What is needed
Apart from the images, the records below need to be copied exactly.

[Extracted data entries]
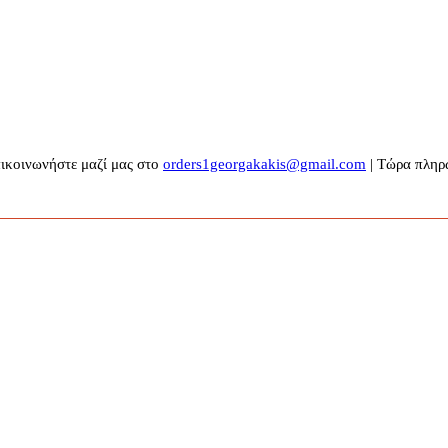
πικοινωνήστε μαζί μας στο
orders1georgakakis@gmail.com
| Τώρα πληρω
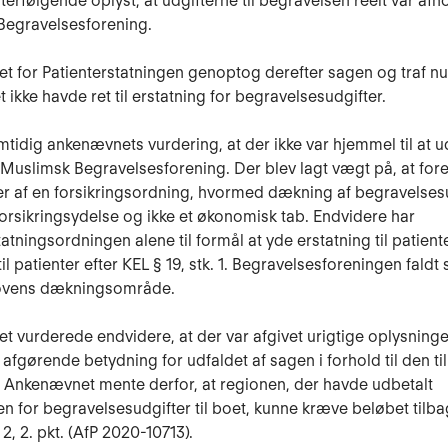
terfølgende oplyst, at udgifterne til begravelsen reelt var afho
Begravelsesforening.
 for Patienterstatningen genoptog derefter sagen og traf nu
 ikke havde ret til erstatning for begravelsesudgifter.
mtidig ankenævnets vurdering, at der ikke var hjemmel til at 
l Muslimsk Begravelsesforening. Der blev lagt vægt på, at for
er af en forsikringsordning, hvormed dækning af begravelses
orsikringsydelse og ikke et økonomisk tab. Endvidere har
atningsordningen alene til formål at yde erstatning til patient
til patienter efter KEL § 19, stk. 1. Begravelsesforeningen faldt
lovens dækningsområde.
 vurderede endvidere, at der var afgivet urigtige oplysning
 afgørende betydning for udfaldet af sagen i forhold til den ti
. Ankenævnet mente derfor, at regionen, der havde udbetalt
en for begravelsesudgifter til boet, kunne kræve beløbet tilbag
. 2, 2. pkt. (AfP 2020-10713).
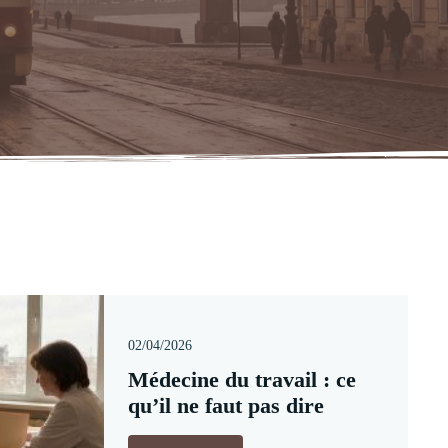
02/04/2026
Médecine du travail : ce
qu’il ne faut pas dire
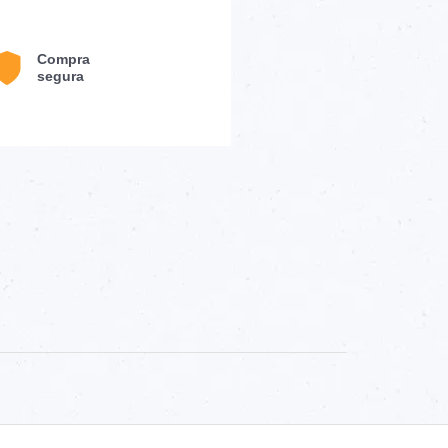
Compra
segura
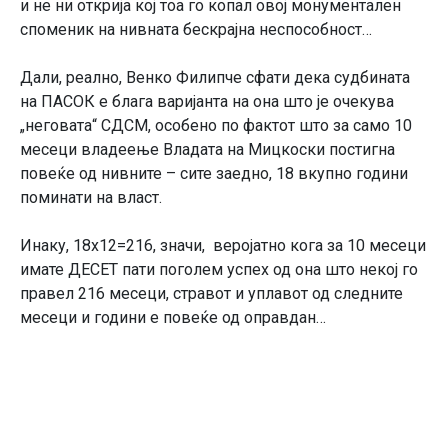
и не ни открија кој тоа го копал овој монументален
споменик на нивната бескрајна неспособност…
Дали, реално, Венко Филипче сфати дека судбината
на ПАСОК е блага варијанта на она што је очекува
„неговата“ СДСМ, особено по фактот што за само 10
месеци владеење Владата на Мицкоски постигна
повеќе од нивните – сите заедно, 18 вкупно години
поминати на власт.
Инаку, 18х12=216, значи, веројатно кога за 10 месеци
имате ДЕСЕТ пати поголем успех од она што некој го
правел 216 месеци, стравот и уплавот од следните
месеци и години е повеќе од оправдан…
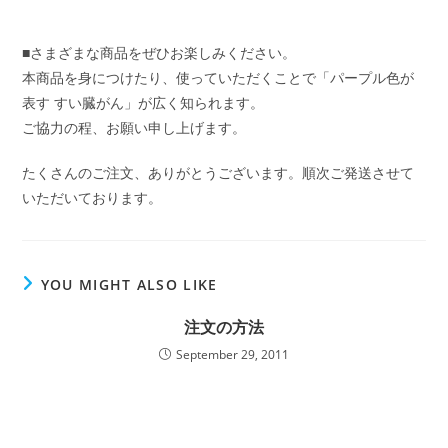
■さまざまな商品をぜひお楽しみください。
本商品を身につけたり、使っていただくことで「パープル色が
表す すい臓がん」が広く知られます。
ご協力の程、お願い申し上げます。
たくさんのご注文、ありがとうございます。順次ご発送させて
いただいております。
YOU MIGHT ALSO LIKE
注文の方法
September 29, 2011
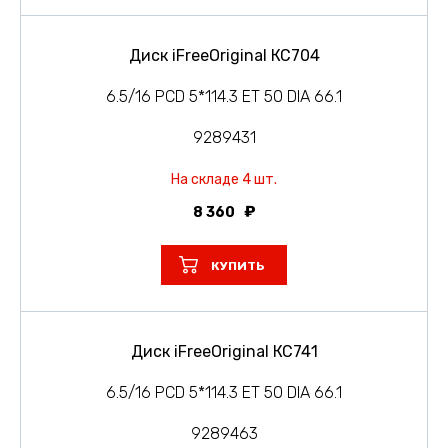
Диск iFreeOriginal КС704
6.5/16 PCD 5*114.3 ET 50 DIA 66.1
9289431
На складе 4 шт.
8 360
КУПИТЬ
Диск iFreeOriginal КС741
6.5/16 PCD 5*114.3 ET 50 DIA 66.1
9289463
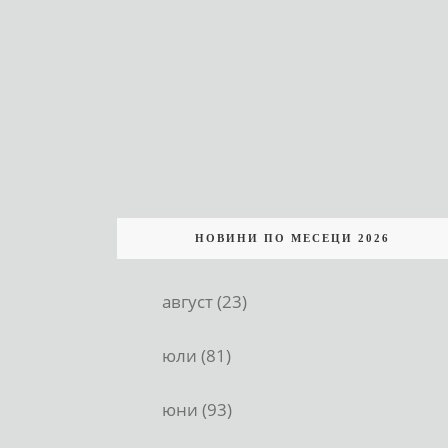
НОВИНИ ПО МЕСЕЦИ 2026
август (23)
юли (81)
юни (93)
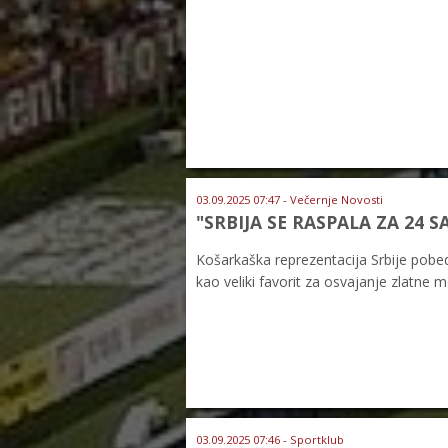
03.09.2025 07:47 - Večernje Novosti
"SRBIJA SE RASPALA ZA 24 S
Košarkaška reprezentacija Srbije pobedi
kao veliki favorit za osvajanje zlatne m
03.09.2025 07:46 - Sportklub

Written answer
πικοινωνήστε μαζί μας στο
orders1georgakakis@gmail.com
| Τώρα πληρω
terfølgende oplyst, at udgifterne til begravelsen reelt var afho
Begravelsesforening.
 for Patienterstatningen genoptog derefter sagen og traf nu
 ikke havde ret til erstatning for begravelsesudgifter.
mtidig ankenævnets vurdering, at der ikke var hjemmel til at 
l Muslimsk Begravelsesforening. Der blev lagt vægt på, at for
er af en forsikringsordning, hvormed dækning af begravelses
orsikringsydelse og ikke et økonomisk tab. Endvidere har
atningsordningen alene til formål at yde erstatning til patient
til patienter efter KEL § 19, stk. 1. Begravelsesforeningen faldt
lovens dækningsområde.
 vurderede endvidere, at der var afgivet urigtige oplysning
 afgørende betydning for udfaldet af sagen i forhold til den ti
. Ankenævnet mente derfor, at regionen, der havde udbetalt
en for begravelsesudgifter til boet, kunne kræve beløbet tilbag
. 2, 2. pkt. (AfP 2020-10713).
02/04/2026
Médecine du travail : ce
qu’il ne faut pas dire
Compra
segura
и не ни открија кој тоа го копал овој монументален
споменик на нивната бескрајна неспособност…
Дали, реално, Венко Филипче сфати дека судбината
на ПАСОК е блага варијанта на она што је очекува
„неговата“ СДСМ, особено по фактот што за само 10
месеци владеење Владата на Мицкоски постигна
повеќе од нивните – сите заедно, 18 вкупно години
поминати на власт.
Инаку, 18х12=216, значи, веројатно кога за 10 месеци
имате ДЕСЕТ пати поголем успех од она што некој го
правел 216 месеци, стравот и уплавот од следните
месеци и години е повеќе од оправдан…
■さまざまな商品をぜひお楽しみください。
本商品を身につけたり、使っていただくことで「パープル色が
表す すい臓がん」が広く知られます。
ご協力の程、お願い申し上げます。
たくさんのご注文、ありがとうございます。順次ご発送させて
いただいております。
YOU MIGHT ALSO LIKE
注文の方法
September 29, 2011
Диск iFreeOriginal КС704
6.5/16 PCD 5*114.3 ET 50 DIA 66.1
9289431
На складе 4 шт.
8 360
КУПИТЬ
Диск iFreeOriginal КС741
6.5/16 PCD 5*114.3 ET 50 DIA 66.1
9289463
НОВИНИ ПО МЕСЕЦИ 2026
август (23)
юли (81)
юни (93)
03.09.2025 07:47 - Večernje Novosti
"SRBIJA SE RASPALA ZA 24 S
Košarkaška reprezentacija Srbije pobedi
kao veliki favorit za osvajanje zlatne m
03.09.2025 07:46 - Sportklub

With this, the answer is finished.